YOUR INSTRUCTIONS. All the entries need to be duplicated exactly, with the pictures omitted.

Document understanding data.
•••

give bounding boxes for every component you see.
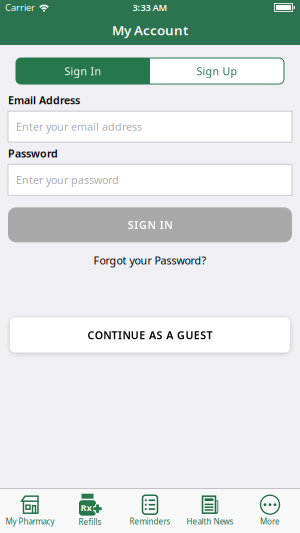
staticText: My Pharmacy xyxy=(6,516,54,527)
staticText: Forgot your Password? xyxy=(94,253,206,268)
button[interactable]: Forgot your Password? xyxy=(90,249,210,272)
staticText: More xyxy=(260,516,280,527)
staticText: Enter your password xyxy=(16,173,119,187)
staticText: Rx xyxy=(80,502,92,514)
staticText: SIGN IN xyxy=(128,218,172,232)
staticText: Health News xyxy=(186,516,234,527)
staticText: Reminders xyxy=(130,516,170,527)
button[interactable]: SIGN IN xyxy=(8,207,292,242)
staticText: 3:33 AM xyxy=(132,1,168,14)
button[interactable]: Rx xyxy=(60,490,120,531)
staticText: Sign Up xyxy=(196,64,238,78)
staticText: CONTINUE AS A GUEST xyxy=(87,328,213,342)
staticText: My Account xyxy=(112,21,188,39)
staticText: Enter your email address xyxy=(16,120,142,134)
button[interactable]: Sign Up xyxy=(150,58,284,84)
staticText: Sign In xyxy=(64,64,102,78)
button[interactable]: More xyxy=(240,490,300,531)
button[interactable]: Sign In xyxy=(16,58,150,84)
staticText: Carrier xyxy=(5,1,35,14)
button[interactable]: CONTINUE AS A GUEST xyxy=(10,318,290,352)
button[interactable]: Enter your email address xyxy=(8,111,292,142)
button[interactable]: My Pharmacy xyxy=(0,490,60,531)
button[interactable]: Reminders xyxy=(120,490,180,531)
button[interactable]: Enter your password xyxy=(8,164,292,195)
staticText: Password xyxy=(8,146,58,160)
button[interactable]: Health News xyxy=(180,490,240,531)
staticText: Refills xyxy=(78,517,102,527)
staticText: Email Address xyxy=(8,93,80,107)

•••

RESPONSE.
give bounding boxes for every component you see.
staticText: My Pharmacy xyxy=(6,516,54,527)
staticText: Forgot your Password? xyxy=(94,253,206,268)
button[interactable]: Forgot your Password? xyxy=(90,249,210,272)
staticText: More xyxy=(260,516,280,527)
staticText: Enter your password xyxy=(16,173,119,187)
staticText: Rx xyxy=(80,502,92,514)
staticText: SIGN IN xyxy=(128,218,172,232)
staticText: Health News xyxy=(186,516,234,527)
staticText: Reminders xyxy=(130,516,170,527)
button[interactable]: SIGN IN xyxy=(8,207,292,242)
staticText: 3:33 AM xyxy=(132,1,168,14)
button[interactable]: Rx xyxy=(60,490,120,531)
staticText: Sign Up xyxy=(196,64,238,78)
staticText: CONTINUE AS A GUEST xyxy=(87,328,213,342)
staticText: My Account xyxy=(112,21,188,39)
staticText: Enter your email address xyxy=(16,120,142,134)
button[interactable]: Sign Up xyxy=(150,58,284,84)
staticText: Sign In xyxy=(64,64,102,78)
button[interactable]: More xyxy=(240,490,300,531)
button[interactable]: Sign In xyxy=(16,58,150,84)
staticText: Carrier xyxy=(5,1,35,14)
button[interactable]: CONTINUE AS A GUEST xyxy=(10,318,290,352)
button[interactable]: Enter your email address xyxy=(8,111,292,142)
button[interactable]: My Pharmacy xyxy=(0,490,60,531)
button[interactable]: Reminders xyxy=(120,490,180,531)
button[interactable]: Enter your password xyxy=(8,164,292,195)
staticText: Password xyxy=(8,146,58,160)
button[interactable]: Health News xyxy=(180,490,240,531)
staticText: Refills xyxy=(78,517,102,527)
staticText: Email Address xyxy=(8,93,80,107)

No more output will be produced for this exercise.